◆ Directions: Search the data for the word "theory" and copy out every line that has it.

◆ Available records:
_ _ _
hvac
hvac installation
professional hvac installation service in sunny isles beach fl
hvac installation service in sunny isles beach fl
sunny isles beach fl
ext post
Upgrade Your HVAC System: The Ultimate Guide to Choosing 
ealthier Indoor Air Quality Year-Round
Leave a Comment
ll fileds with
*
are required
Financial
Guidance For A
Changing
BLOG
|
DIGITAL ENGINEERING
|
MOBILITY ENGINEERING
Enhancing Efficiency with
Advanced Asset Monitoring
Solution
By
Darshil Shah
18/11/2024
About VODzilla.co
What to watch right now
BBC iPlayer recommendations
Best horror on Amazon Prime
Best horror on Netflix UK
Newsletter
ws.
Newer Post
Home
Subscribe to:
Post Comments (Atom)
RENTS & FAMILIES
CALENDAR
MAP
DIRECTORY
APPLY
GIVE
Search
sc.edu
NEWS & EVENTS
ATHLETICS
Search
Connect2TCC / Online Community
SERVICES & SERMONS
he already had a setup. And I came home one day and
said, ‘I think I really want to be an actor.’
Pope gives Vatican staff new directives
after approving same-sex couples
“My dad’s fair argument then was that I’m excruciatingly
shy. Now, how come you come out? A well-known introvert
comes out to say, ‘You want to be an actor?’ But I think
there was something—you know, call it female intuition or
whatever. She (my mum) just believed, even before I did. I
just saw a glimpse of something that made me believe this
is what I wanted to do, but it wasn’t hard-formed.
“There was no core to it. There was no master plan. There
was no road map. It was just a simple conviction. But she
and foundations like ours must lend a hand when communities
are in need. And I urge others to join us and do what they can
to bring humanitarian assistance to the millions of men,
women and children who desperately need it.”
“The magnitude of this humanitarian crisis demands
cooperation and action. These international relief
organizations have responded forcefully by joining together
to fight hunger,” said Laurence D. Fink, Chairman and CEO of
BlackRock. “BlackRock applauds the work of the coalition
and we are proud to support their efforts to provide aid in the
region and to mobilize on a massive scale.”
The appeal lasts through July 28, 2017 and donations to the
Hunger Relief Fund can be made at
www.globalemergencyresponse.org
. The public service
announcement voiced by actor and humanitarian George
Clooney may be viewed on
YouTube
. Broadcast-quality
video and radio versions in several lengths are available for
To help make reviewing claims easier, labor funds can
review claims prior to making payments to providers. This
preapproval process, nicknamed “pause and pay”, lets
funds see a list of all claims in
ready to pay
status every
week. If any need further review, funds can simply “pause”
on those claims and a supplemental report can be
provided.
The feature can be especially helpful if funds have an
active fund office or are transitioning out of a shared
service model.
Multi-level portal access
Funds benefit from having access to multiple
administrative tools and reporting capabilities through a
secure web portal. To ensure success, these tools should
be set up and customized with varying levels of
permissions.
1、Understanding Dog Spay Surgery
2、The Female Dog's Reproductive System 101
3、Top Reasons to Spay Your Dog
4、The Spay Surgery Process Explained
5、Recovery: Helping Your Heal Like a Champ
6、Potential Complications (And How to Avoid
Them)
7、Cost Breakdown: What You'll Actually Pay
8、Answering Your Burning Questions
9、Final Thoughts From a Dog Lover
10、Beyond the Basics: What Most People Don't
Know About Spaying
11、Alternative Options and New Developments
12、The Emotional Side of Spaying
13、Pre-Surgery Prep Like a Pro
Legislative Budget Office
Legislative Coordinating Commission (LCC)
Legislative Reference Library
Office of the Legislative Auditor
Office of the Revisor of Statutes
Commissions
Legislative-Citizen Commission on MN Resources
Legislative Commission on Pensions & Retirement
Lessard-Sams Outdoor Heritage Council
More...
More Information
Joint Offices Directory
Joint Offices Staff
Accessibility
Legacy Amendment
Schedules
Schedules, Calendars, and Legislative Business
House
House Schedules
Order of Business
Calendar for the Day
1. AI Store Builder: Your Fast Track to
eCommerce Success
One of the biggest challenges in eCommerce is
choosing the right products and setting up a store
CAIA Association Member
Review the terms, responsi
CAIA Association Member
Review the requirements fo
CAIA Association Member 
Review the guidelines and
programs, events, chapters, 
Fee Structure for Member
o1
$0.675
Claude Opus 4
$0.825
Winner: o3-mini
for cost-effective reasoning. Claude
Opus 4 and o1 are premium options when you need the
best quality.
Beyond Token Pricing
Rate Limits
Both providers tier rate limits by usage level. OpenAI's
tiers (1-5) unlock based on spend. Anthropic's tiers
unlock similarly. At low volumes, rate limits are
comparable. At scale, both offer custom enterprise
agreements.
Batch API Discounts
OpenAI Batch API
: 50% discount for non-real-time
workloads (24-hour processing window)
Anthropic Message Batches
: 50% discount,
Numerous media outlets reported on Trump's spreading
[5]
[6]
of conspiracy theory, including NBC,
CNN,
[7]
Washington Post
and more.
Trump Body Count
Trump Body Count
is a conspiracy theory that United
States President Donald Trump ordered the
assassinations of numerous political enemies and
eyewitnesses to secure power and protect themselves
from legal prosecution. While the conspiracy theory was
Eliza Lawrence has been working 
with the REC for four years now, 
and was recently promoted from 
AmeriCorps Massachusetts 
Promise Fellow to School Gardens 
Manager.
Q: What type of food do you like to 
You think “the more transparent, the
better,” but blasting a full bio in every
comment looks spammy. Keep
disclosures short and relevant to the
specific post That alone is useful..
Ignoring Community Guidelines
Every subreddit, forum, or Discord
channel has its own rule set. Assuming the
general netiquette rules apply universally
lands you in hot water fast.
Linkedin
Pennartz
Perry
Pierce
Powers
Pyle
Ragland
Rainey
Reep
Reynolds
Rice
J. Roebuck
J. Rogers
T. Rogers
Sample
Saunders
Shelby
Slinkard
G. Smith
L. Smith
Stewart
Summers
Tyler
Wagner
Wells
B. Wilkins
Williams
_ _ _
◆ Written answer:
of conspiracy theory, including NBC,
is a conspiracy theory that United
from legal prosecution. While the conspiracy theory was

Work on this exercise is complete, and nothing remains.